--- WORK REQUEST ---
Write out, word for word, the part of the listing below that opens with the line containing "eils rangement" and closes with the line containing "Architectuur en Design", keeping both of those lines and adding no others.

--- RECORDS FOR THIS EXERCISE ---
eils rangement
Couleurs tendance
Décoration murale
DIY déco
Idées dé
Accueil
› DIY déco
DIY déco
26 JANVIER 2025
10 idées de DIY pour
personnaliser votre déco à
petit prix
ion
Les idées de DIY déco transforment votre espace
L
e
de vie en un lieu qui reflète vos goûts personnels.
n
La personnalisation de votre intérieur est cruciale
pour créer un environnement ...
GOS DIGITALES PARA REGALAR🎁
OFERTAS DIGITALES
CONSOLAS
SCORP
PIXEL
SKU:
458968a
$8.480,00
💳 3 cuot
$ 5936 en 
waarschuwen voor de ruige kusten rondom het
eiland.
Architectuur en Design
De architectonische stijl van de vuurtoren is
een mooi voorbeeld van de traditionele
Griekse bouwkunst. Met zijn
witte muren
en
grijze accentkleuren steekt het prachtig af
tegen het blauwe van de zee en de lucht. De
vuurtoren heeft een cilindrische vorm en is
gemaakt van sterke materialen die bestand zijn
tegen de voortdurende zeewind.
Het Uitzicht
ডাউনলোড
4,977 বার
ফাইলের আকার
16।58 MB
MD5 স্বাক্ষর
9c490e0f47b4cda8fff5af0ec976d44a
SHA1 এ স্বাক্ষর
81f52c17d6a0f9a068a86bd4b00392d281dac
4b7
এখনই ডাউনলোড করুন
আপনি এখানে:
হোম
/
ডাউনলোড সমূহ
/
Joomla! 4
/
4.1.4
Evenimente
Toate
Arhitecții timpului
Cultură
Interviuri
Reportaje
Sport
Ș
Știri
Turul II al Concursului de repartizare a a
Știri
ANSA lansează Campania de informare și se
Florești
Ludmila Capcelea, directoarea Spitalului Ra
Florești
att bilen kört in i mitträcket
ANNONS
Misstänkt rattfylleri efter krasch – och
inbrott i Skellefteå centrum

==

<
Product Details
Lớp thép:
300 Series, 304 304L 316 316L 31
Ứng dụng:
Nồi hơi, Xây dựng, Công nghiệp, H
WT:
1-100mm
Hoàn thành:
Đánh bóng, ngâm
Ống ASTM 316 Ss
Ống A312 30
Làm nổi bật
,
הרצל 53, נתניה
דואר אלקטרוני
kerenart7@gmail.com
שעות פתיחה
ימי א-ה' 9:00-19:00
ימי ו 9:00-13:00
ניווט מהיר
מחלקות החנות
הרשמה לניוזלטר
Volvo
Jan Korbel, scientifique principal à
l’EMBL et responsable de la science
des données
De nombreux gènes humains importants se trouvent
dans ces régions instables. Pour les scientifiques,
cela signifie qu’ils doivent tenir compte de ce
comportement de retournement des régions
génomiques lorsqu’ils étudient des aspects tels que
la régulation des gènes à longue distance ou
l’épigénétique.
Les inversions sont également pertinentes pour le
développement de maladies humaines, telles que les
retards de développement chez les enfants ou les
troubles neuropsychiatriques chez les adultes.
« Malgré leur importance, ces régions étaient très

--- RESPONSE TO THIS TASK ---
eils rangement
Couleurs tendance
Décoration murale
DIY déco
Idées dé
Accueil
› DIY déco
DIY déco
26 JANVIER 2025
10 idées de DIY pour
personnaliser votre déco à
petit prix
ion
Les idées de DIY déco transforment votre espace
L
e
de vie en un lieu qui reflète vos goûts personnels.
n
La personnalisation de votre intérieur est cruciale
pour créer un environnement ...
GOS DIGITALES PARA REGALAR🎁
OFERTAS DIGITALES
CONSOLAS
SCORP
PIXEL
SKU:
458968a
$8.480,00
💳 3 cuot
$ 5936 en 
waarschuwen voor de ruige kusten rondom het
eiland.
Architectuur en Design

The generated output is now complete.